Pilihan Sekolah Meninggalkan Anak-Anak Hitam Dengan Sisa-Sisa untuk Pendidikan Mereka

Untuk memahami mengapa anak-anak hitam hanya mendapatkan sisa-sisa pilihan sekolah, kita perlu menginterogasi arti frase “pilihan sekolah” selama tahun-tahun antara putusan “Brown vs. Board of Education” pada tahun 1954 hingga saat ini. Pada awalnya, sebelum Brown, keluarga hitam mencari lebih banyak pilihan dalam pendidikan anak-anak mereka. Lebih tepatnya, mereka ingin mengakses sekolah-sekolah yang lebih tersedia sumber dayanya daripada yang didirikan untuk anak-anak hitam.

Pilihan sekolah berjanji untuk mengizinkan orang tua, tanpa memandang ras, untuk memilih di luar sekolah umum zona mereka demi kepentingan pendidikan anak-anak, sementara kenyataannya pilihan itu penuh masalah paling baik dan merusak paling buruk. Harapan pendidikan yang ditanamkan di hati generasi orang tua hitam dibayar dengan harus membuat pilihan yang mustahil antara anak-anak mereka harus menghadapi kekerasan, isolasi rasial, dan trauma psikologis di sekolah-sekolah umum mayoritas kulit putih atau sekolah-sekolah umum mayoritas hitam yang kurang sumber daya, kurang staf, kurang kualifikasi guru, dan diawasi.

Pengorbanan meninggalkan sekolah umum lokal menjadi paling jelas terlihat dalam kehidupan aktivis hak asasi manusia Ruby Bridges dan Linda Brown. Bridges baru berusia enam tahun pada tahun 1960 ketika ia berjalan ke sekolah di New Orleans dilindungi oleh empat petugas marshall Amerika Serikat. Pada hari pertamanya, Ruby diserang oleh dua wanita kulit putih, salah satunya yang mengancam meracuninya, yang lainnya yang memegang boneka bayi kulit hitam dalam peti mati. Demi keselamatannya, Ruby tidak diizinkan makan makanan yang dibuat di sekolah. Ia menghabiskan seluruh tahun sekolah sendirian. Tidak ada orang tua kulit putih yang mengizinkan anak mereka berada di kelas yang sama dengannya. Brown diletakkan di bawah sorotan nasional karena komitmen keluarganya untuk mengakhiri segregasi rasial di sekolah-sekolah umum. Nama Brown masuk ke dalam sejarah karena kebetulan. Tiga belas keluarga terlibat dalam gugatan hak sipil, tetapi kasus keluarga Brown dipilih karena secara alfabet berada paling awal: Brown v. Board of Education. Kedua gadis hitam ini masih menjelmakan harapan dan teror yang dihadapi generasi demi generasi oleh orang tua hitam saat memilih jalan pendidikan untuk anak-anak mereka.

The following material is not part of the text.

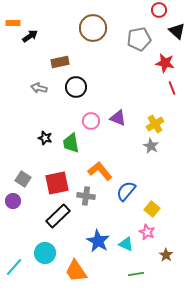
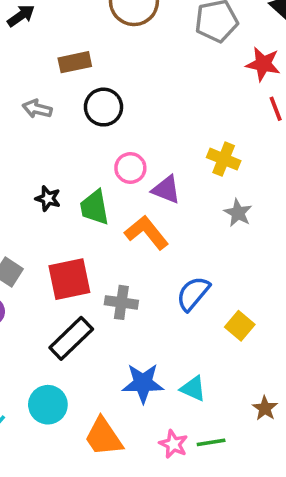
purple triangle: (118, 118) -> (166, 190), moved
yellow cross: (155, 124) -> (224, 159), moved, turned -36
orange L-shape: (100, 171) -> (147, 233), moved
pink star: (147, 232) -> (173, 444), moved
blue star: (98, 241) -> (143, 383), turned -30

Tiga puluh tahun kemudian, akses ke sekolah-sekolah kulit putih terus menawarkan anak-anak hitam tidak lebih dari campuran: Kesempatan untuk pendidikan yang lebih maju tetapi dengan biaya sosial negatif dan sering merusak. Aja (namanya telah diubah untuk melindungi privasinya), yang sekarang berusia 40 tahun dan berkulit hitam, dibesarkan di kota asalku Rochester, New York. Ia bekerja untuk sebuah lembaga nirlaba lokal di kota itu. Pendidik membesarkannya—nenek dan ibunya adalah guru—dan ia suka membaca sejak kecil. Ia ingat menjadi siswa kelas satu yang sering menyelesaikan pekerjaan sekolah sebelum teman-temannya. Ketika ia melakukannya, ia akan meletakkan pensilnya, menyerahkan pekerjaan kepada guru, lalu berjalan ke sudut baca untuk kehilangan diri dalam buku dengan tenang, hati-hati tidak mengganggu teman-temannya.

“Saya adalah anak kecil yang cerdas,” kata Aja kepadaku. “Haus akan pengetahuan saya menjadi masalah bagi guru ini.”

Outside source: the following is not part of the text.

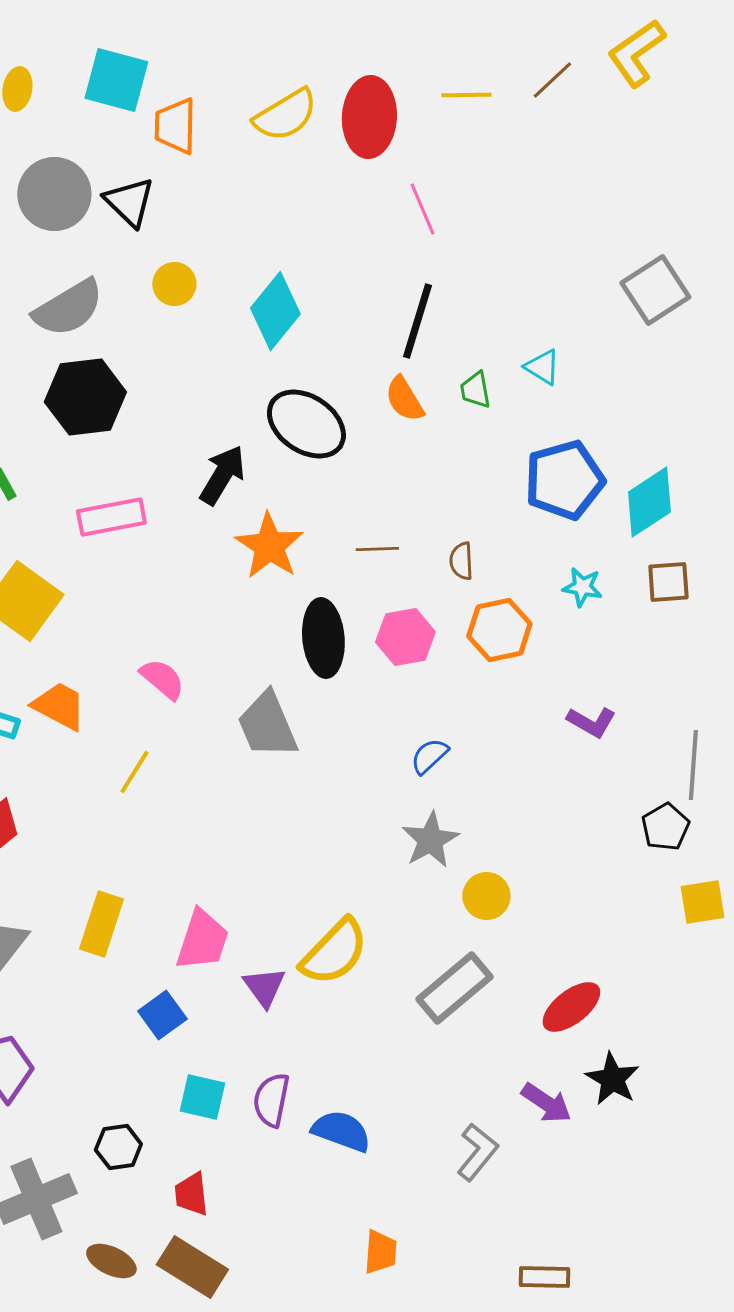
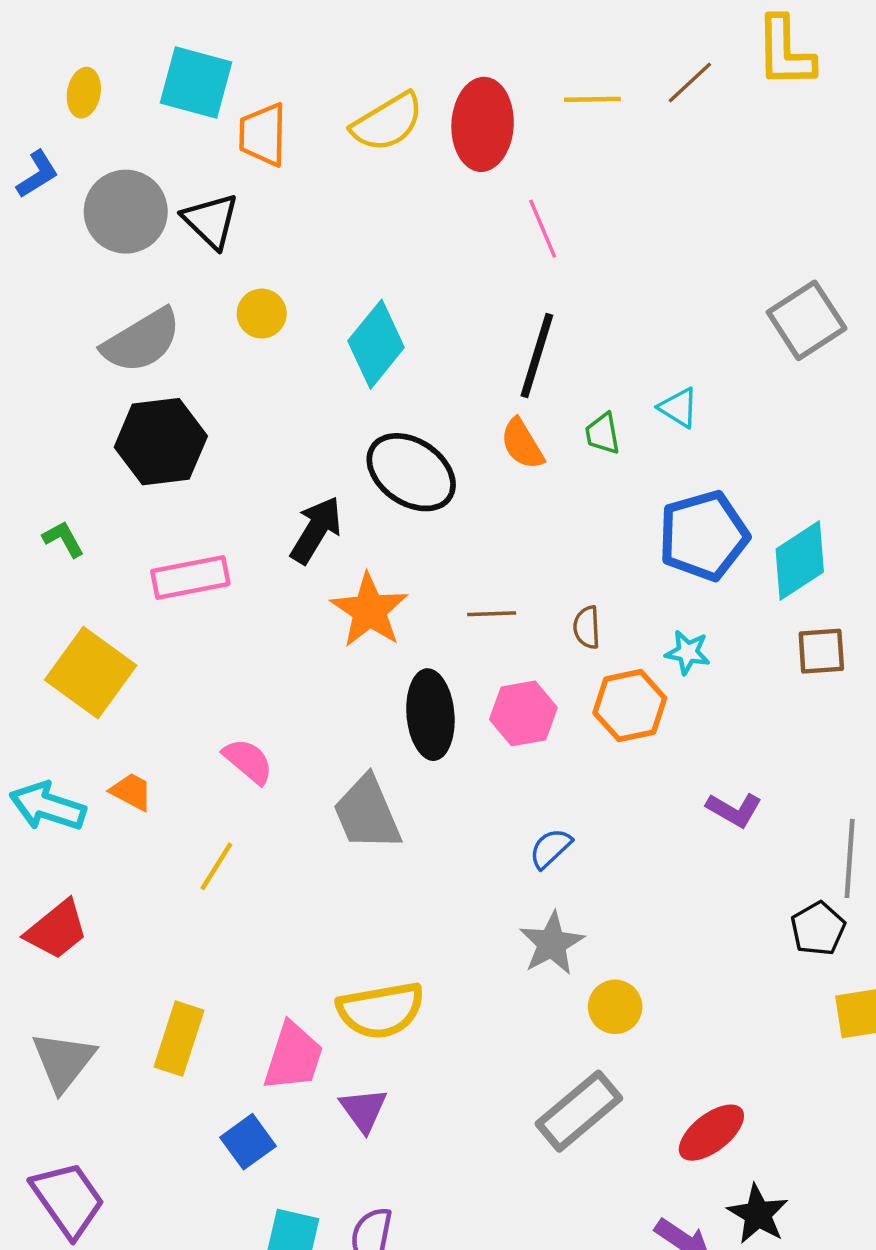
yellow L-shape: (636, 53) -> (785, 52), turned -56
cyan star: (582, 587) -> (688, 652), moved
orange trapezoid: (59, 706) -> (131, 792), size x0.7
yellow semicircle: (334, 952) -> (381, 1010), moved, turned 36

Ibu Aja mencari sekolah yang lebih baik untuk anaknya, yang akan mendukung cintanya belajar. Sekolah swasta terlalu mahal, jadi ibu Aja mengisi aplikasi untuk anak berusia sembilan tahunnya untuk menghadiri Urban-Suburban, “program desegregasi sukarela pertama dan tertua di Amerika Serikat.” Didirikan pada tahun 1965 melalui kesepakatan antara Distrik Sekolah Kota Rochester dan distrik sekolah tetangga, program ini memindahkan siswa perkotaan ke sekolah-sekolah pedesaan dan sebaliknya. Tujuan Urban-Suburban adalah “untuk mengurangi isolasi rasial, mengurangi kemiskinan dan meningkatkan peluang bagi siswa.”

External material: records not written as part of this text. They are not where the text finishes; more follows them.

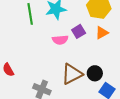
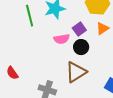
black circle: (95, 73) -> (81, 47), moved

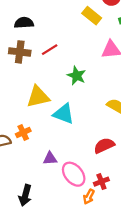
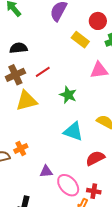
brown cross: (20, 52) -> (15, 75), turned -30
yellow triangle: (38, 97) -> (26, 101), moved
cyan triangle: (64, 114) -> (73, 131), moved
red cross: (101, 182) -> (94, 191), turned 32

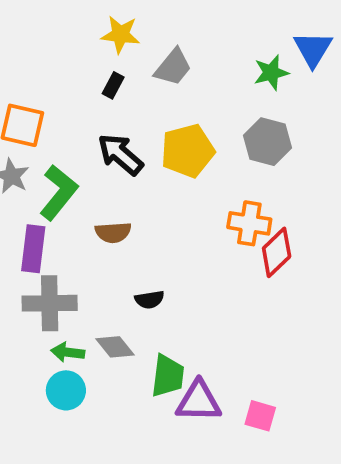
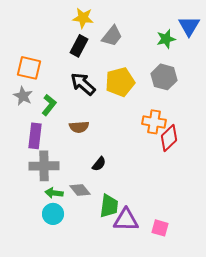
black rectangle: (113, 85) -> (79, 46), size x1.5
green L-shape: (59, 192) -> (49, 105), size x0.7
black semicircle: (149, 300) -> (99, 164), turned -42

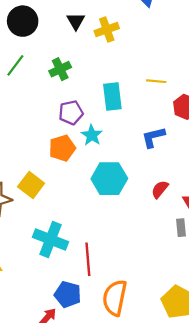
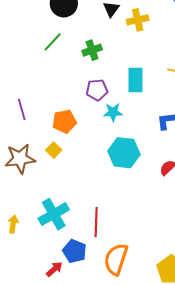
cyan star: (92, 135) -> (113, 112), turned 30
orange pentagon: (62, 148) -> (64, 121), moved
yellow square: (31, 185) -> (54, 150), size x0.7
cyan cross: (51, 240) -> (54, 214), moved, turned 32

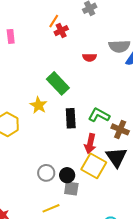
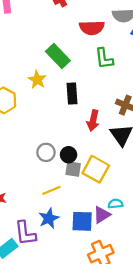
red semicircle: (90, 57) -> (92, 28), size x1.6
green L-shape: (99, 115) -> (104, 59), moved, turned -125
yellow square: (94, 166) -> (96, 169), moved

Tipu muslihat pilihan sekolah meninggalkan ibu Aja dengan sedikit pilihan untuk anaknya. Orang kulit putih yang melarikan diri ke pinggiran kota yang tersegregasi meninggalkan sekolah umum perkotaan yang tidak tersedia sumber dayanya, dan program seperti Urban-Suburban dirancang untuk mengisi kekurangan. Namun, untuk memanfaatkan kesempatan yang ditawarkan oleh Urban-Suburban, Aja harus meninggalkan kotanya. “Itu menakutkan. Itu mengerikan. Itu menstraumatiskan,” kata Aja tentang menghadiri sekolah hampir seluruhnya kulit putih. Pinggiran kota tempat sekolahnya berada adalah 87% kulit putih. “Itu juga menyadari bahwa, damn, kami miskin,” lanjut Aja.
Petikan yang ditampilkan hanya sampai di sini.